Roper: Why all single-member legislative districts?

By Rob Roper

This year, the tri-partisan Legislative Apportionment Board (LAB) recommended that the Vermont legislature re-draw House and Senate district boundaries (we do this every 10 years following the census) so that there would be 150 single-member House districts and 30 single-member Senate districts. This would be a change from Vermont’s current mishmash of one- and two-member House districts and one-, two-, three- and six-member Senate districts.

Rob Roper is the president of the Ethan Allen Institute.

There are many good reasons for scrapping our anachronistic multimember districts, including popular support for single-member districts, eliminating a flagrant gerrymandering tool, and ensuring fairness and equality of representation for all.

Fair and equal representation

It should be obvious that citizens who get to vote for and are represented by two or more legislators in one or both chambers of the Legislature have a very different experience than those who have just one. I live in Stowe/Lamoille County so have one representative in the House and one in the Senate who I can vote for and call on for help or to raise concerns. My friend who lives a few miles down the road in Waterbury/Washington County has two and three respectively. This is not equality of representation.

Perhaps ironically, the towns that argued for keeping their multimember districts during the map-drawing process made the strongest cases for why they should not be allowed to. Barre Town, for example, argued, “Residents have benefited by having two town-wide representatives in the Legislature. Each representative may have unique knowledge and skills that can enhance their ability to better serve the interests of individual community members. Two representatives are likely to have different personalities and communication skills, affording residents options for dialogue and discussion.”

Exactly. And these are benefits not enjoyed equally by citizens living in single-member districts. So, clearly this is not fair, equitable or just.

Gerrymandering

Back in the 1950s, before the Civil Rights Act of 1964, 37 states utilized multimember legislative districts. Today just nine do, and Vermont is the only one that has them for both chambers of the Legislature. Why have states been getting rid of them (West Virginia being the latest just this year)? Because multimember districts are a gerrymandering tool, plain and simple, with an ugly racial history thrown into the bargain.

Leaders of the Vermont Racial Equity Task Force testified before the LAB regarding their January 2020 report which said, “Extensive political research and case law have demonstrated that in most of the U.S., states and localities have taken increasingly flagrant tactics designed to suppress and dilute the votes of communities of color. One such tactic is the use of multi-member districts.”

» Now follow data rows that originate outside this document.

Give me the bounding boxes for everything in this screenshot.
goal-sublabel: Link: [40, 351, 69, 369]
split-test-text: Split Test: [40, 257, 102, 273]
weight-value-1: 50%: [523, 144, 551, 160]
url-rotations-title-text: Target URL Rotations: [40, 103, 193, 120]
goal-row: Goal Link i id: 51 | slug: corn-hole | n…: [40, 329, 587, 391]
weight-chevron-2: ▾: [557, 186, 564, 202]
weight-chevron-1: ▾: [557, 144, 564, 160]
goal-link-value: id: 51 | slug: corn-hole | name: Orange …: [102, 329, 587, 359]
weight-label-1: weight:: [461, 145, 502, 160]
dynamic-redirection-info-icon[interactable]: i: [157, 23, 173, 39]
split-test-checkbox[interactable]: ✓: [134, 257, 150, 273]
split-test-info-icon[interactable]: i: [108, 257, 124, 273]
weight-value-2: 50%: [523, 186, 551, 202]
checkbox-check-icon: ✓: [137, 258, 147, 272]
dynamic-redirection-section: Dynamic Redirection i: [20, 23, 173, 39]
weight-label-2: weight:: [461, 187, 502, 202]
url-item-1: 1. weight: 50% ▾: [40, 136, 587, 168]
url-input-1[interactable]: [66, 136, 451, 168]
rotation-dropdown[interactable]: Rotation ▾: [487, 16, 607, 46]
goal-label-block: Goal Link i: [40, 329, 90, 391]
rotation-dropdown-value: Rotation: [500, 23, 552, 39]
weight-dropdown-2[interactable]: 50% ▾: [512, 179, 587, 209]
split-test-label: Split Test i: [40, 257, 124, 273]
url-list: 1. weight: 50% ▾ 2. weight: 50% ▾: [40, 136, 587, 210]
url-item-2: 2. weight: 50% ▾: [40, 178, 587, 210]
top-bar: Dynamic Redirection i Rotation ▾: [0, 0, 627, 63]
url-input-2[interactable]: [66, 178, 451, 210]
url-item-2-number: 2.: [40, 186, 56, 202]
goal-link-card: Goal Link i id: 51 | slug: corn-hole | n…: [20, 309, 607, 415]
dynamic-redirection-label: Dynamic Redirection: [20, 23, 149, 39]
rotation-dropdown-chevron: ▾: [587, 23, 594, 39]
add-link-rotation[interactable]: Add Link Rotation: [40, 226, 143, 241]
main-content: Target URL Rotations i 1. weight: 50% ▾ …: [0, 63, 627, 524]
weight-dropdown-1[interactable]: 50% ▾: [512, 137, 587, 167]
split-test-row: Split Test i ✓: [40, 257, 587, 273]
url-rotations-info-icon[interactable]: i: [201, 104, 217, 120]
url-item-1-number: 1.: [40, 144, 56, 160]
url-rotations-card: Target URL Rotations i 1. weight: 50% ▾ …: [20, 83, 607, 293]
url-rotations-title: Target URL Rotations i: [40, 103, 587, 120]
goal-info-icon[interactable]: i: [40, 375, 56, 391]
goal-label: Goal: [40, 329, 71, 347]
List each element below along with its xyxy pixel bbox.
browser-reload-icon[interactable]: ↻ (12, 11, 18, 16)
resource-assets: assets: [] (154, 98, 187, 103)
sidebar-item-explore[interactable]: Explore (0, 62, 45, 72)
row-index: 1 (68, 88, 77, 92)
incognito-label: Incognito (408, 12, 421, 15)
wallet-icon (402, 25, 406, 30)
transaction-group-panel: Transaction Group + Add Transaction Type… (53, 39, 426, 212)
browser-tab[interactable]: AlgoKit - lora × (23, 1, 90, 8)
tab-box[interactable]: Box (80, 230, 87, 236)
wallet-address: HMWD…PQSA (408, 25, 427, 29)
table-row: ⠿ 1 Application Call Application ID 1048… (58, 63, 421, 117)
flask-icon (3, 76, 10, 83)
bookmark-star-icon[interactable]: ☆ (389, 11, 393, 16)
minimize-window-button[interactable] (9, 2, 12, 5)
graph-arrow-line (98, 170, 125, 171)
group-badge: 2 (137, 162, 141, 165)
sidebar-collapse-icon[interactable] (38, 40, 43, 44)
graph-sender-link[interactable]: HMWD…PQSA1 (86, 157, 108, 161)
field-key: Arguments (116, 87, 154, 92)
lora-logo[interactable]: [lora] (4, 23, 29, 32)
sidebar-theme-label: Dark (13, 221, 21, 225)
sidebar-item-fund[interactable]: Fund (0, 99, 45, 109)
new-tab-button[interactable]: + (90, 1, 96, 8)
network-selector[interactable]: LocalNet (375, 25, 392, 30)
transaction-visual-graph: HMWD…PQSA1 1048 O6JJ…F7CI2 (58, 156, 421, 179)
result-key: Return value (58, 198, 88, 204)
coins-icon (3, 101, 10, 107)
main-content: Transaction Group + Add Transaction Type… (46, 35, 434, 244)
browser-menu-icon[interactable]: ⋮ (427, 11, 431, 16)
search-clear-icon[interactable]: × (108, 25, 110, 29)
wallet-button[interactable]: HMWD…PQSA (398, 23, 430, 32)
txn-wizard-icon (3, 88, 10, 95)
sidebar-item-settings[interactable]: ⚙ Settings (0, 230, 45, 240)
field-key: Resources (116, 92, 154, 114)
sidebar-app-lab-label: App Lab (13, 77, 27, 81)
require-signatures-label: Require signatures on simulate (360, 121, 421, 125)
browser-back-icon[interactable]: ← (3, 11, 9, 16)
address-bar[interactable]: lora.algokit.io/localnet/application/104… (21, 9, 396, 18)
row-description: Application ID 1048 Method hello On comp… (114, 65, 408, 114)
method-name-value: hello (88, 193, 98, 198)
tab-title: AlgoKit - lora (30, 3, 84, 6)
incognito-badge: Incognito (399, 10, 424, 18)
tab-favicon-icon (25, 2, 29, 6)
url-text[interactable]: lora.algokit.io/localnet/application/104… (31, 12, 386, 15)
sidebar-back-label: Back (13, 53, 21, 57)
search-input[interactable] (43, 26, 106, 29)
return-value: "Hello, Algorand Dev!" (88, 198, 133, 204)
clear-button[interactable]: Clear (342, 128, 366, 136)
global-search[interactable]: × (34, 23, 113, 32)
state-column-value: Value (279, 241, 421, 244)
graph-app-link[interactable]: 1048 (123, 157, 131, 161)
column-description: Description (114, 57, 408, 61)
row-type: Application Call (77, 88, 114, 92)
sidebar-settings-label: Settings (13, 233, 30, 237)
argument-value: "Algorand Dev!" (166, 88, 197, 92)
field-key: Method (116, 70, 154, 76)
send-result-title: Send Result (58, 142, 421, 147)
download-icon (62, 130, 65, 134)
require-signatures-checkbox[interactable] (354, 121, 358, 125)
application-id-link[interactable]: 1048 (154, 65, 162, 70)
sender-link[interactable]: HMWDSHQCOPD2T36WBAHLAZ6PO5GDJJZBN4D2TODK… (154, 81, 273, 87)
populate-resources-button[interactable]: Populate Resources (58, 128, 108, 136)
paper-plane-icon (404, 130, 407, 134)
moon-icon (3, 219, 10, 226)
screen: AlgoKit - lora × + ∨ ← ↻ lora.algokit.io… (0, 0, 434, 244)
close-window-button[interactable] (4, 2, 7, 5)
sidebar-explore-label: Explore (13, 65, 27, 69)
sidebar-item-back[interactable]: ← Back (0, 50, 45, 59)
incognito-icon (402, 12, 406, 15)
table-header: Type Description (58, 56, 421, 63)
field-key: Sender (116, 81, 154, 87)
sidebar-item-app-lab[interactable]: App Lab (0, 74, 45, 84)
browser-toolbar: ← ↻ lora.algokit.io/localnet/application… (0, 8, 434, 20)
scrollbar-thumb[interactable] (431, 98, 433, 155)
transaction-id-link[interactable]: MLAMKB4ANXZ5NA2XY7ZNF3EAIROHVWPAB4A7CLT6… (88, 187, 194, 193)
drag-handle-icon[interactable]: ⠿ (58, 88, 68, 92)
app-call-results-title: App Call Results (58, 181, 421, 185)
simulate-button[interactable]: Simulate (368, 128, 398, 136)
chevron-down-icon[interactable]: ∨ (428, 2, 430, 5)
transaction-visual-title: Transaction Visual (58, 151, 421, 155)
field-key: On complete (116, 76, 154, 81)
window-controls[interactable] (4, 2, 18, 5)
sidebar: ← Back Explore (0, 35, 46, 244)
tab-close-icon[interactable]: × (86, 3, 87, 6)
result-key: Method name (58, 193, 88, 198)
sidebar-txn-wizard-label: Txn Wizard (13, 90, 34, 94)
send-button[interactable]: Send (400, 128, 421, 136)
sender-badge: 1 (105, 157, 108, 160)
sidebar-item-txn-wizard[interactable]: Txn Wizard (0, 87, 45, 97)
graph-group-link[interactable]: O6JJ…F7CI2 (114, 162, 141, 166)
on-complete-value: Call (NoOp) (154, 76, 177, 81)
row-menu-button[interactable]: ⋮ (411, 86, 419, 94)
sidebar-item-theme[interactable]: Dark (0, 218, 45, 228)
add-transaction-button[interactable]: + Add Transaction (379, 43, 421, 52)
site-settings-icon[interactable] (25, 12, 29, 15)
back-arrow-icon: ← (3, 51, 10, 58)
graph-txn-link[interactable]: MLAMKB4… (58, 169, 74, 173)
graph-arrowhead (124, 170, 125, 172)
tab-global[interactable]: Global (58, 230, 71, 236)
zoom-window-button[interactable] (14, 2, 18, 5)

One would think for a Legislature so rhetorically dedicated to racial justice and eliminating institutional, systemic racism, getting rid of multimember districts would be a no-brainer both symbolically and substantively, but apparently not!

Of course, the same gerrymandering tactics used against Blacks during Jim Crow can be used against any population — rural vs. urban, conservative vs. liberal, etc.

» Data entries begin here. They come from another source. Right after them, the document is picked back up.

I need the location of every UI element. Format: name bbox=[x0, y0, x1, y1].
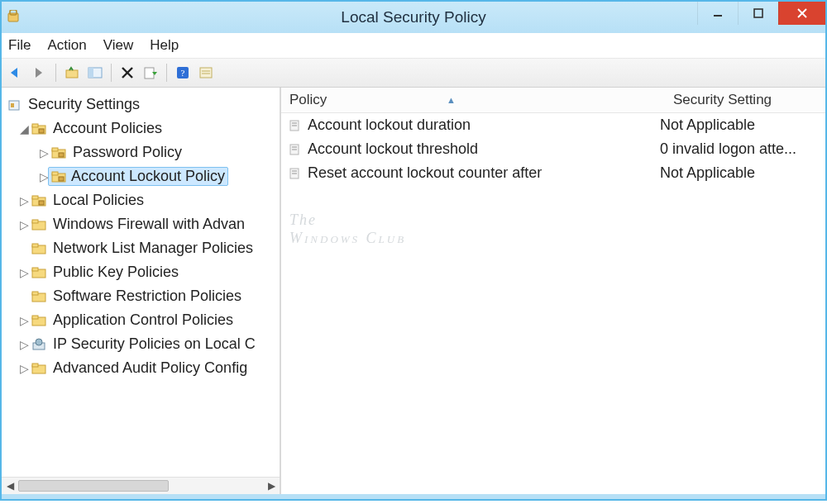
tree-item-password-policy[interactable]: ▷ Password Policy bbox=[7, 140, 280, 164]
svg-rect-8 bbox=[66, 70, 78, 78]
tree-horizontal-scrollbar[interactable]: ◀ ▶ bbox=[2, 477, 280, 494]
tree-pane: Security Settings ◢ Account Policies ▷ P… bbox=[2, 88, 281, 494]
expand-icon[interactable]: ▷ bbox=[18, 218, 30, 231]
tree-root-label: Security Settings bbox=[26, 96, 141, 113]
maximize-button[interactable] bbox=[738, 2, 778, 25]
tree-item-windows-firewall[interactable]: ▷ Windows Firewall with Advan bbox=[7, 212, 280, 236]
folder-icon bbox=[31, 314, 46, 327]
svg-point-45 bbox=[36, 339, 42, 345]
minimize-button[interactable] bbox=[697, 2, 738, 25]
svg-rect-41 bbox=[32, 292, 38, 295]
policy-value: Not Applicable bbox=[660, 164, 825, 182]
svg-marker-6 bbox=[11, 68, 17, 78]
collapse-icon[interactable]: ◢ bbox=[18, 122, 30, 136]
toolbar-separator bbox=[55, 64, 56, 82]
list-row[interactable]: Account lockout duration Not Applicable bbox=[281, 113, 825, 137]
nav-forward-button[interactable] bbox=[30, 63, 50, 83]
svg-rect-39 bbox=[32, 268, 38, 271]
nav-back-button[interactable] bbox=[7, 63, 26, 83]
policy-name: Account lockout threshold bbox=[308, 140, 660, 158]
expand-icon[interactable]: ▷ bbox=[18, 362, 30, 375]
tree-item-label: Software Restriction Policies bbox=[51, 288, 243, 305]
folder-icon bbox=[31, 266, 46, 279]
scroll-left-icon[interactable]: ◀ bbox=[3, 480, 17, 492]
svg-rect-21 bbox=[11, 103, 14, 107]
close-button[interactable] bbox=[778, 2, 825, 25]
menu-file[interactable]: File bbox=[8, 37, 31, 54]
svg-rect-13 bbox=[145, 68, 154, 78]
toolbar-separator bbox=[111, 64, 112, 82]
tree-view[interactable]: Security Settings ◢ Account Policies ▷ P… bbox=[2, 88, 280, 477]
toolbar: ? bbox=[2, 59, 825, 88]
tree-item-software-restriction[interactable]: Software Restriction Policies bbox=[7, 284, 280, 308]
list-row[interactable]: Reset account lockout counter after Not … bbox=[281, 161, 825, 185]
column-header-policy-label: Policy bbox=[289, 92, 327, 107]
expand-icon[interactable]: ▷ bbox=[18, 266, 30, 279]
policy-name: Reset account lockout counter after bbox=[308, 164, 660, 182]
folder-icon bbox=[31, 242, 46, 255]
list-header[interactable]: Policy ▲ Security Setting bbox=[281, 88, 825, 113]
svg-rect-47 bbox=[32, 364, 38, 367]
svg-rect-10 bbox=[88, 68, 93, 78]
svg-rect-43 bbox=[32, 316, 38, 319]
list-body: Account lockout duration Not Applicable … bbox=[281, 113, 825, 494]
column-header-setting-label: Security Setting bbox=[673, 92, 772, 107]
folder-icon bbox=[51, 146, 66, 159]
watermark-line1: The bbox=[289, 211, 406, 229]
export-button[interactable] bbox=[141, 63, 160, 83]
content-area: Security Settings ◢ Account Policies ▷ P… bbox=[2, 88, 825, 494]
tree-item-account-lockout-policy[interactable]: ▷ Account Lockout Policy bbox=[7, 164, 280, 188]
folder-icon bbox=[31, 290, 46, 303]
list-pane: Policy ▲ Security Setting Account lockou… bbox=[281, 88, 825, 494]
delete-button[interactable] bbox=[117, 63, 137, 83]
policy-item-icon bbox=[288, 166, 303, 181]
tree-root[interactable]: Security Settings bbox=[7, 93, 280, 116]
scroll-right-icon[interactable]: ▶ bbox=[265, 480, 278, 492]
svg-rect-50 bbox=[292, 125, 297, 126]
tree-item-network-list-manager[interactable]: Network List Manager Policies bbox=[7, 236, 280, 260]
expand-icon[interactable]: ▷ bbox=[18, 338, 30, 351]
policy-item-icon bbox=[288, 118, 303, 133]
svg-rect-32 bbox=[32, 196, 38, 199]
svg-marker-7 bbox=[36, 68, 42, 78]
tree-item-application-control[interactable]: ▷ Application Control Policies bbox=[7, 308, 280, 332]
tree-item-public-key-policies[interactable]: ▷ Public Key Policies bbox=[7, 260, 280, 284]
svg-rect-3 bbox=[754, 9, 762, 17]
scroll-thumb[interactable] bbox=[18, 480, 169, 492]
tree-item-label: Account Policies bbox=[51, 120, 164, 137]
tree-item-local-policies[interactable]: ▷ Local Policies bbox=[7, 188, 280, 212]
svg-rect-49 bbox=[292, 122, 297, 124]
list-row[interactable]: Account lockout threshold 0 invalid logo… bbox=[281, 137, 825, 161]
menu-bar: File Action View Help bbox=[2, 33, 825, 59]
svg-rect-26 bbox=[52, 148, 58, 151]
policy-item-icon bbox=[288, 142, 303, 157]
folder-icon bbox=[31, 194, 46, 207]
security-settings-icon bbox=[7, 98, 22, 112]
show-hide-tree-button[interactable] bbox=[85, 63, 105, 83]
tree-item-label: Password Policy bbox=[71, 144, 184, 161]
menu-help[interactable]: Help bbox=[150, 37, 179, 54]
svg-rect-37 bbox=[32, 244, 38, 247]
sort-ascending-icon: ▲ bbox=[447, 95, 456, 105]
menu-action[interactable]: Action bbox=[47, 37, 86, 54]
tree-item-label: Application Control Policies bbox=[51, 311, 235, 329]
svg-rect-23 bbox=[32, 124, 38, 127]
expand-icon[interactable]: ▷ bbox=[18, 194, 30, 207]
tree-item-advanced-audit[interactable]: ▷ Advanced Audit Policy Config bbox=[7, 356, 280, 380]
folder-icon bbox=[31, 218, 46, 231]
properties-button[interactable] bbox=[196, 63, 216, 83]
tree-item-account-policies[interactable]: ◢ Account Policies bbox=[7, 116, 280, 140]
column-header-policy[interactable]: Policy ▲ bbox=[281, 92, 668, 108]
tree-item-label: Public Key Policies bbox=[51, 264, 180, 281]
menu-view[interactable]: View bbox=[103, 37, 134, 54]
tree-item-label: Network List Manager Policies bbox=[51, 240, 255, 257]
svg-rect-33 bbox=[39, 201, 44, 205]
tree-item-ip-security[interactable]: ▷ IP Security Policies on Local C bbox=[7, 332, 280, 356]
expand-icon[interactable]: ▷ bbox=[18, 314, 30, 327]
expand-icon[interactable]: ▷ bbox=[38, 146, 50, 159]
title-bar[interactable]: Local Security Policy bbox=[2, 2, 825, 33]
up-folder-button[interactable] bbox=[62, 63, 82, 83]
column-header-security-setting[interactable]: Security Setting bbox=[668, 92, 825, 108]
tree-item-label: Windows Firewall with Advan bbox=[51, 216, 246, 233]
help-button[interactable]: ? bbox=[173, 63, 193, 83]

To this point, the Manchester Board of Civil Authority nobly noted that, “While we have seen the benefit of having two representatives from Manchester in the former Benn-4 district, we support fair representation throughout Vermont’s various towns.” Manchester, being the population center of a four-town/two-member house district, sends two representatives to Montpelier while the other three towns in the district send none. These situations — and there are several — are again not fair, equitable or just.

Popular cross-party support

The Legislative Apportionment Board conducted a detailed statewide survey asking Vermonters what they wanted in a new legislative map. Over 630 people responded; 75% said they preferred single member districts, and 65% said they wanted only single member districts.

The LAB majority that voted out the all-single-member district maps was made up of a Democrat, a Progressive and two Republicans, and moving to all-single-member districts is the one time in history where the Ethan Allen Institute and VPIRG agree on what is good public policy. That is as big and ideologically diverse a coalition as you are going to find!

But, despite all this, our sitting legislators in the House voted 32-90 to drop the all-single-member district map in favor of another hybrid, single and multimember district map from the LAB’s minority report. Which gets us to one last ugly aspect of multi-member districts.

Incumbent protection

As Tom Hughes of VPIRG noted in his testimony before the LAB, “We believe [single-member districts] will afford more accountability and competitiveness in elections.” And that, sadly, seems to be the last thing most of our elected officials want in our elections system. But you know what? Hold them accountable anyway!

Rob Roper is president of the Ethan Allen Institute. He is a member of the Legislative Apportionment Board.